リール3000「フィエスタ」
フィエスタの開幕パレード © Alexandre Traisnel et Samuel Amez
2004年にヨーロッパ文化首都に選ばれて以来、リールはフランスでも有数の一大文化都市として非常にダイナミックな活動を展開している。3年ごとに開催される「リール3000」では、リール都市圏を構成する周辺都市を巻き込んで、11月9日まで多様な催しが目白押し。今年のテーマは「Fiesta フィエスタ」。何かと暗いニュースが世界を覆う中、リールが属するフランドル地方の古くからの伝統である「祝祭」を現代風に再解釈し、祭りを通して人々との絆を繋ぎ深めようという意図が込められている。4月26日には恒例の開幕パレードが賑やかに開催され、趣向を凝らした手製の衣装に身を包んだ人々が街を練り歩いた。今回のメイン展覧会は2つ。リール美術館での「フランドルの祝祭と祝典」展と、現代アートスペースであるル・トリポスタルでの「ポン・ポン・ピドゥー」展だ。
フランドルの祝祭と祭典 展より © maxime dufour photographie - copie
「祝祭と祝典」展では、ブリューゲルやルーベンスなどの絵画を中心に、16〜17世紀のフランドル地方における祝祭の様子を多角的に紹介している。不安要因のはけ口としての祝祭、道徳的・政治的手段としての祝祭という大きな2つのテーマを、戦争と祝祭、都市セレモニー、祭り・結婚式・村の祭典、そして王と朝廷の祝祭という4つの観点から探る構成だ。「ポン・ポン・ピドゥー」展は、改装修復工事で5年間閉館するパリ・ポンピドゥーセンターの現代美術館所蔵の多くの主要作品を一挙に公開するもので、引越し展の第一弾にあたる。ポップアート的な題名は、「フィエスタ」のお祭り気分を強調したもの。リール・フランドル駅に隣接する会場ル・トリポスタル(Tripostal)は、その名が示す通り、かつて郵便物の集配所だった場所。2004年のヨーロッパ文化首都選出を契機に現代美術館として生まれ変わった。また、貨物駅を改装して文化スペースにしたガール・サン・ソーヴール(Gare Saint Sauveur)ではインスタレーションなどを中心にした展覧会「Fête intérieure !」が開催されている。

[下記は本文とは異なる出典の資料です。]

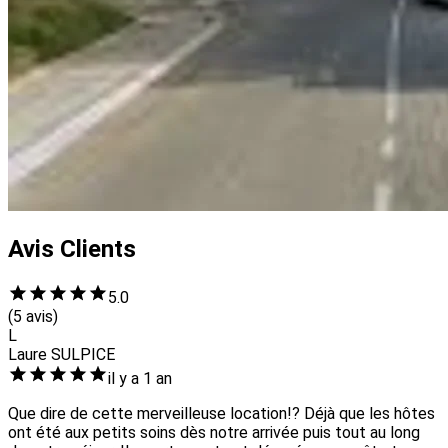
Avis Clients
5.0
(5 avis)
L
Laure SULPICE
il y a 1 an
Que dire de cette merveilleuse location!? Déjà que les hôtes
ont été aux petits soins dès notre arrivée puis tout au long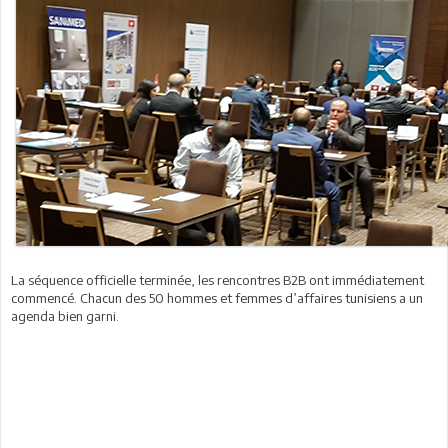
La séquence officielle terminée, les rencontres B2B ont immédiatement
commencé. Chacun des 50 hommes et femmes d’affaires tunisiens a un
agenda bien garni.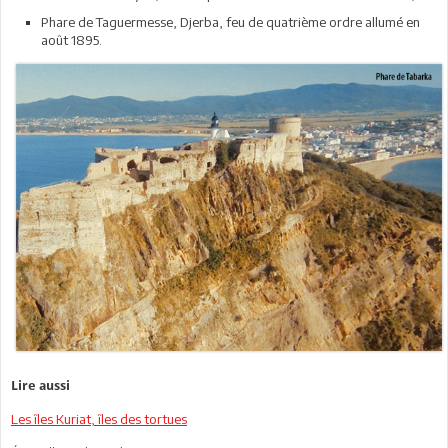
Phare de Taguermesse, Djerba, feu de quatrième ordre allumé en
août 1895.
Lire aussi
Les îles Kuriat, îles des tortues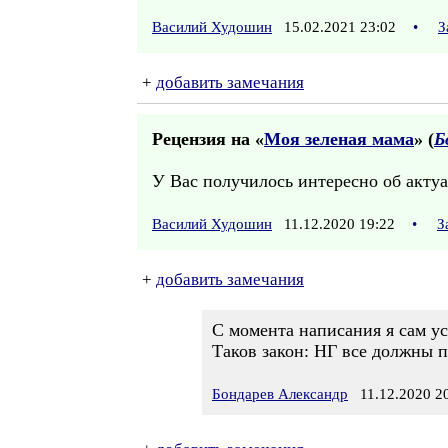
Василий Худошин
15.02.2021 23:02
•
З
+
добавить замечания
Рецензия на «
Моя зеленая мама
» (
Б
У Вас получилось интересно об акту
Василий Худошин
11.12.2020 19:22
•
З
+
добавить замечания
С момента написания я сам ус
Таков закон: НГ все должны п
Бондарев Александр
11.12.2020 20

Tripostal © Victoria Okada
ポン・ポン・ピドゥー展より Carlos Cruz-Diez, Environnement Chromointerférent © maxime dufour photographies
一方、パリのルイ・ヴィトン財団ではデイヴィッド・ホックニーの過去5年間の作品400点を集めた「ホックニー2025」展が8月31日まで開催中。幅数メートルにもおよぶ大規模な作品も多く展示されており、多様なモチーフとテーマを十分に楽しむことができる。